Bir firma daha anlatıyor durumu, piyasaya ürünlerini dağıtamadığını, müşterilerine karşı yalancı çıktığını, ayrıca ödeme yaptığı için de her gün biraz daha zarara uğradığını söylüyor;
“Bir haftayı geçti ve süreç hala muallakta. Plansız ve tamamlanmamış bir projenin acısını çekiyoruz. Hem maddi hem de manevi olarak. Ben ve benim gibi bu ekonomik sıkıntıların olduğu dönemlerde ayakta kalmaya çalışan bir çok ticari firma devlet eliyle bir darbe daha yemiş oldu. Benim 350 bin dolar ödediğim malım Dubai’de bekletiliyor bir haftadır. Malımın gelmemesi, paramı çeviremem yetmezmiş gibi bir de her gün için orada depolama ücreti ödüyorum”
“Ara çözüm üretilmezse; benim gibi birçok firma daha ciddi hasar alacak”
Nasıl?
Ne kadar pespaye bir durum değil mi?
Ama bu kadar da değil, firma şunu da ekliyor;
“Gümrük memurunun bize konu hakkında verdiği bilgi şu yönde; Yeni havalimanına ambar yapılmadığı için kargo gelişi kabul edilemiyor. Çözüm ise belirsiz. Biz de bir öneri yapıyoruz; bu şekilde işi zora sokmak yerine eski ambara ürün kabul etmeleri bizce mümkün. En azından yeni terminal binasına yeni ambar yapılana kadar. Çünkü eğer böyle bir ara çözüm üretilmezse; benim gibi birçok firma daha ciddi hasar alacak”

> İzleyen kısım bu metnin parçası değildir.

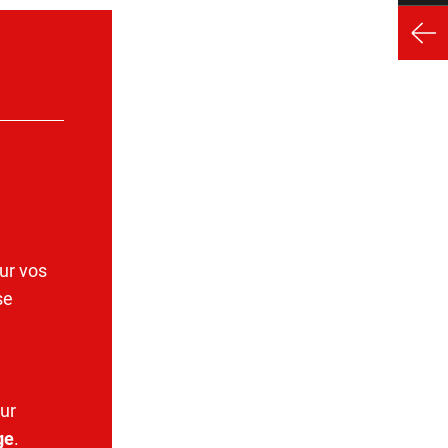
ur vos
se
ur
ge
.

Özdoğan durumu doğruluyor: Sağlık Bakanlığı soğuk zincire tabi ilaç veya aşı istese, şu anda o bile getirilemez”
Konuyu bir de Gümrük Çalışanları Sendikası (Güç-sen) Başkanı Abdullah Özdoğan‘a soruyorum. Durumu doğruluyor ama daha dehşet detaylar vererek.
“Gelecek olan malları muhafaza edecek alanımız yani ambarımız yok yani gümrük alanı yok. Teknolojik ya da benzer bozulma riski olmayan ürünleri geçtim, soğuk zincirden bir şey gelse, dondurulmuş gıda ya da bu zincirden kopmaması gereken herhangi bir ürün; yapacak bir şey yok, bozulur. Bunun örneği de yaşandı geçtiğimiz günlerde. Mesela Sağlık Bakanlığı soğuk zincire tabi bir ilaç, aşı getirtmek istese getiremez”
Özdoğan başka bir skandalı daha anlatıyor: Güvenlik sıfır! Her yerden gümrüğe takılmadan çıkış var
İnsan bunları dinlerken dişlerini sıkıyor ama her duyduğumuz, sonrasında duyacaklarımızın habercisi oluyor ve Özdoğan anlatmaya devam ediyor;
“Ambar yok ama zaten güvenlik de yok. Yolcular uçaktan inip muhaceretten geçtikten sonra dört ayrı noktadan gümrüğe takılmadan; havalimanı dışına, aprona, free shoplara ve otoparka çıkabiliyor. Şaka değil bu, bizzat gittim ve bu güzergahı izleyerek az önce söylediğim her yere gümrüğe takılmadan, kimse tarafından durdurulmadan çıktım”
Güvelik zafiyetinin büyüklüğüne, boyutuna bakar mısınız? Yani bugünlerde adanın kuzeyine gümrüğe tabi ne istersen getir, rahatça içeri sok. Engel olunacak bir sistem yok! Kim kaybediyor; ‘devlet, halk’.
“Uluslararası standardını var bunun” diyor Özdoğan, “Yolcular muhaceretten sonra geniş bir alandan yürür ancak bu alan darala darala gümrüğe varır. Yani siz gümrüğe girmeden havalimanının herhangi bir yerinden çıkış yapamazsınız” diye anlatıyor.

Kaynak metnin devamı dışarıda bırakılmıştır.